YOUR INSTRUCTIONS: Print only the lines below from the one with "moderno lector de matrículas para" to the one with "der Adressleiste.", both included, exactly as they stand. Leave pictures out.

Transcribed page contents:
------------------------------

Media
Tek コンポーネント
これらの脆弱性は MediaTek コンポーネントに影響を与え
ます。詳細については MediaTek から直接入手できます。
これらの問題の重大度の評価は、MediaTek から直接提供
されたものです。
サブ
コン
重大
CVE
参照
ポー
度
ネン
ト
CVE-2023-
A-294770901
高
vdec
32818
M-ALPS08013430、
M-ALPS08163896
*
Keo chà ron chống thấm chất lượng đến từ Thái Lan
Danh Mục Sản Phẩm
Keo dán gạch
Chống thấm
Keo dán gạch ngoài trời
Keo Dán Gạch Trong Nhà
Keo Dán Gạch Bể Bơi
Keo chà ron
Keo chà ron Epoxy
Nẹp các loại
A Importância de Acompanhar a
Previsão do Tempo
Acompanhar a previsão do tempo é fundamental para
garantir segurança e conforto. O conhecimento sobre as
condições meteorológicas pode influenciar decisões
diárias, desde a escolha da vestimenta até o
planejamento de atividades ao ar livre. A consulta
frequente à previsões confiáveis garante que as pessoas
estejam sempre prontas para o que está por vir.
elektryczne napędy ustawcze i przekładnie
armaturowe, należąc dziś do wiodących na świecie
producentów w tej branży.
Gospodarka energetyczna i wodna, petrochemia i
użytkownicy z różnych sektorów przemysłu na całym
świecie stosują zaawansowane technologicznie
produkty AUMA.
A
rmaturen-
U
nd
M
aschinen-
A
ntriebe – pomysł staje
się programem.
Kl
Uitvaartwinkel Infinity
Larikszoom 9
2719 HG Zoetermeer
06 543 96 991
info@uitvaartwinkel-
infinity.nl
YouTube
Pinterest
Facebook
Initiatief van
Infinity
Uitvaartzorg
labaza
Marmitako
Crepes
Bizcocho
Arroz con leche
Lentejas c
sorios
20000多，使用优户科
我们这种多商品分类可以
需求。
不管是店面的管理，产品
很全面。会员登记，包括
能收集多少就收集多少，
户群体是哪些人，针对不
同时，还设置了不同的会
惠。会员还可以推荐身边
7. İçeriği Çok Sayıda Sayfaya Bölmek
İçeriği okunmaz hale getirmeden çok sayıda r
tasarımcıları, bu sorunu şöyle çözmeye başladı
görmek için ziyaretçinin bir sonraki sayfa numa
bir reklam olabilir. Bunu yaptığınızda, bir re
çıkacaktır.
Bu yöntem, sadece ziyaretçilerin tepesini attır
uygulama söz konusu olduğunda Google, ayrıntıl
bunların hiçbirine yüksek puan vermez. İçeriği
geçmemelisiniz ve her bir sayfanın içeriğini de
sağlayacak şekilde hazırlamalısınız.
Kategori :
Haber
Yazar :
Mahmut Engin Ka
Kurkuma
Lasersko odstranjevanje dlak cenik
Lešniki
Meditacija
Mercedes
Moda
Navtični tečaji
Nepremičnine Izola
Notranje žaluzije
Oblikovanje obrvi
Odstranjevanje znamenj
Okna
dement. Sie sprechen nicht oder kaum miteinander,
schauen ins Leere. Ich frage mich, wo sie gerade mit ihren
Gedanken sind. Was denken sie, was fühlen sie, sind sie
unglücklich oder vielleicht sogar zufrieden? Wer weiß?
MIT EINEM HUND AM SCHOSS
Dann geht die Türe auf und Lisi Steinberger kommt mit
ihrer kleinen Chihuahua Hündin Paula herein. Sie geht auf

------------------------------

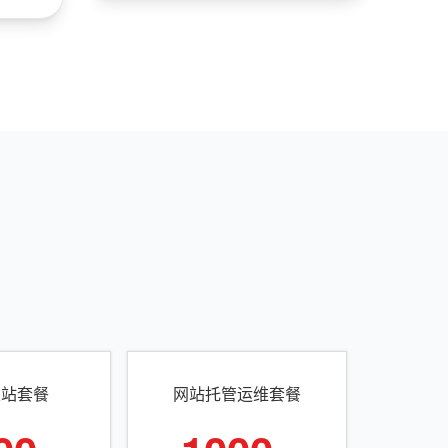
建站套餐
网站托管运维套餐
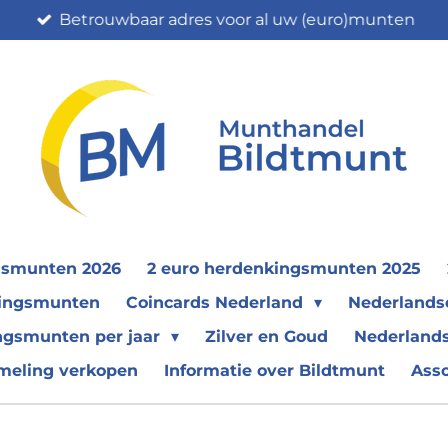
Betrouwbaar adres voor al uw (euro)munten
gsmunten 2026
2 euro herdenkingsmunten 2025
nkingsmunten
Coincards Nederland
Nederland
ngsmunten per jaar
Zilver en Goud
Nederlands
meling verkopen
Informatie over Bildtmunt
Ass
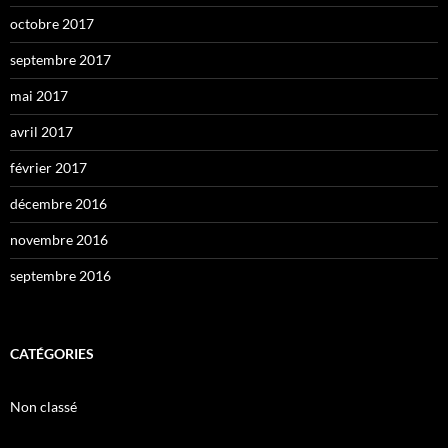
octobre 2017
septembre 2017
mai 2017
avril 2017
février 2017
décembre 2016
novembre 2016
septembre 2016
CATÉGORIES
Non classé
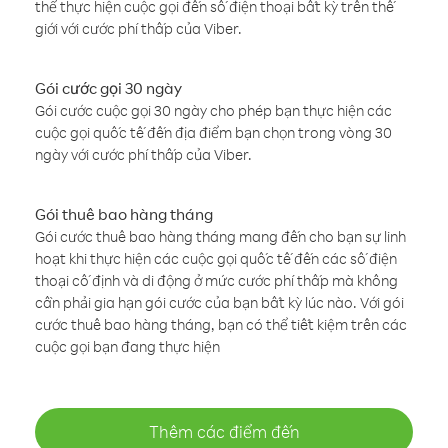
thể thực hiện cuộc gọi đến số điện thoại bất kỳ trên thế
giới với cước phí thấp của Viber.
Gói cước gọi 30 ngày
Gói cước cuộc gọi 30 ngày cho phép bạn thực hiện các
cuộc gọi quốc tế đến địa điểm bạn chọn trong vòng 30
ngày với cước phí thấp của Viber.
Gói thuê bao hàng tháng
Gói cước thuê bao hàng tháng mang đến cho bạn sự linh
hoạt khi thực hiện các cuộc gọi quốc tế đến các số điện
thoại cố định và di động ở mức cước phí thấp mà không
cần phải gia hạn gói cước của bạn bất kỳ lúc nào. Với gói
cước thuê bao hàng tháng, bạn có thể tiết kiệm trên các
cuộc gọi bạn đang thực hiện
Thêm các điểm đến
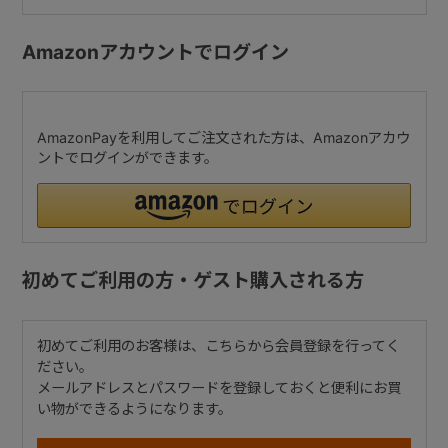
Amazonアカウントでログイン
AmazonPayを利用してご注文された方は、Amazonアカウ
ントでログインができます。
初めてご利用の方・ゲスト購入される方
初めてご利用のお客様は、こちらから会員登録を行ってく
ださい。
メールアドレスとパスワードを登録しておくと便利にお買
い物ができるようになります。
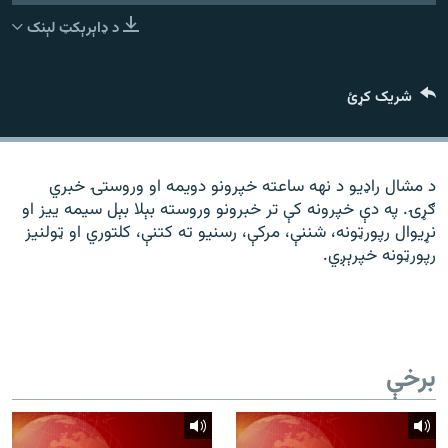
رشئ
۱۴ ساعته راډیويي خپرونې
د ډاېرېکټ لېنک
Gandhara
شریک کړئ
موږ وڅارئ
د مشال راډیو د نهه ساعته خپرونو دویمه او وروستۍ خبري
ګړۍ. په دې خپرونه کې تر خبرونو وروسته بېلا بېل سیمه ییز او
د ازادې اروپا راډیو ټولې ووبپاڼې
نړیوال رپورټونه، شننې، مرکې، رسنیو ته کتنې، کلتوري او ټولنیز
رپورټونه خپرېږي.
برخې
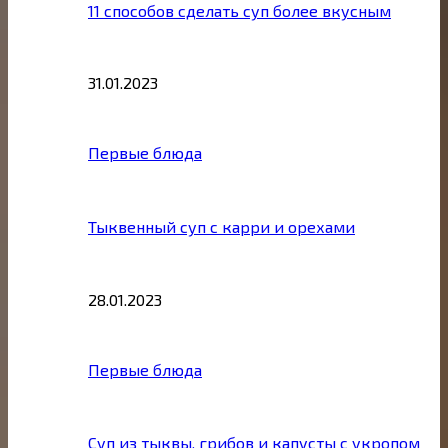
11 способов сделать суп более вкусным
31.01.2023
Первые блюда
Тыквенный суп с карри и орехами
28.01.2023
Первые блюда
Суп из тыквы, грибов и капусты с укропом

------------------------------

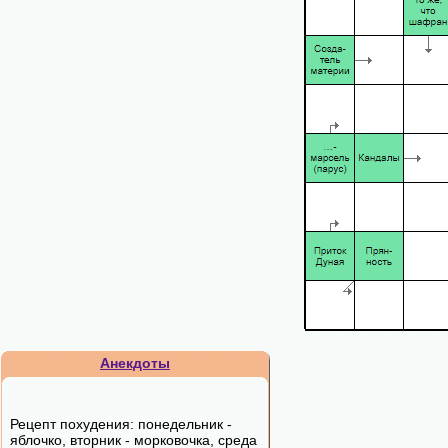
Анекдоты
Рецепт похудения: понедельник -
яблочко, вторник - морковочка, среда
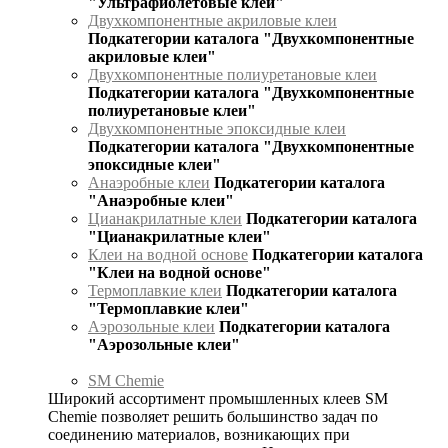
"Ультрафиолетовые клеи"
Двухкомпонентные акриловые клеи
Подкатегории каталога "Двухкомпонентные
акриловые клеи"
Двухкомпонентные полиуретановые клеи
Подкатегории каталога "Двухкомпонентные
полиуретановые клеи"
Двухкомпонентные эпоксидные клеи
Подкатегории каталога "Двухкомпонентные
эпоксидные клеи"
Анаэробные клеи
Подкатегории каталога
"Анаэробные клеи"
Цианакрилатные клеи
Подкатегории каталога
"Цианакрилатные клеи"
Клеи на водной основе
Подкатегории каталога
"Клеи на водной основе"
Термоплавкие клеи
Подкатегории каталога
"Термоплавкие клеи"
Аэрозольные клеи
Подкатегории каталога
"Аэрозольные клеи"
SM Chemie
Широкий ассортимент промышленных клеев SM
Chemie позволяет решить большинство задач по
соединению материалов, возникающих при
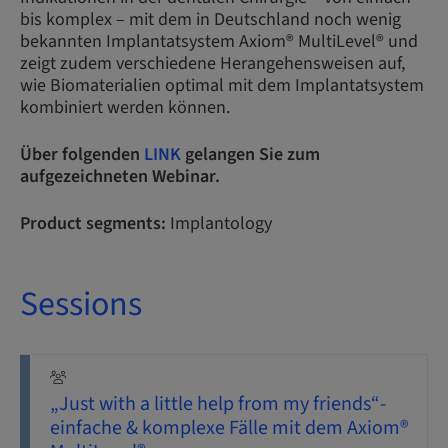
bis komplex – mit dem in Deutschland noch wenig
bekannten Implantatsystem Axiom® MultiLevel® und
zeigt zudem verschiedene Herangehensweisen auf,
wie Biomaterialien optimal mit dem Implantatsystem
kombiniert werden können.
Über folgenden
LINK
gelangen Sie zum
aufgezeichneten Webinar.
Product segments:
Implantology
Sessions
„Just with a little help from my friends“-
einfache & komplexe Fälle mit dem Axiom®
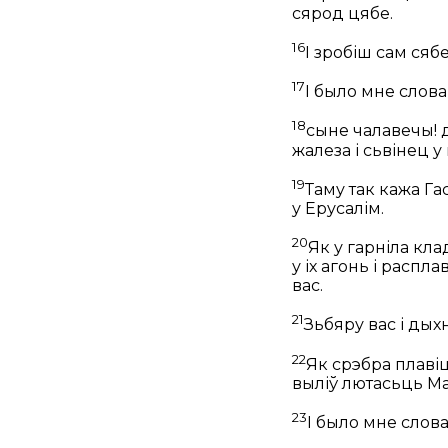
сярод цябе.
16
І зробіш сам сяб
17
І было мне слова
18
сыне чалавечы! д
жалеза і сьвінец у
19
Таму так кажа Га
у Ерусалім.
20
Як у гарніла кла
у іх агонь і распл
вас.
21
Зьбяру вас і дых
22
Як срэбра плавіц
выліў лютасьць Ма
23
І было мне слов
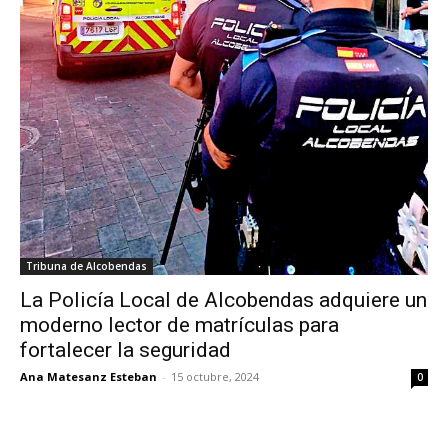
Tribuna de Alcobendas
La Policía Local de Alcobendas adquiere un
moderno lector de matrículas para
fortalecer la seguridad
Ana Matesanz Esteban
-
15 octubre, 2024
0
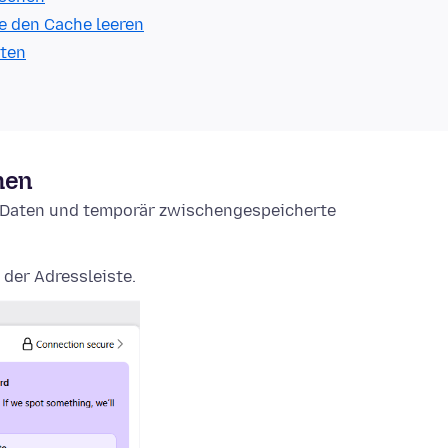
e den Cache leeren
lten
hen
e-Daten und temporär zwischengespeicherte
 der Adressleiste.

------------------------------

TASK SOLUTION:
moderno lector de matrículas para
fortalecer la seguridad
Ana Matesanz Esteban
-
15 octubre, 2024
0
e den Cache leeren
lten
hen
e-Daten und temporär zwischengespeicherte
 der Adressleiste.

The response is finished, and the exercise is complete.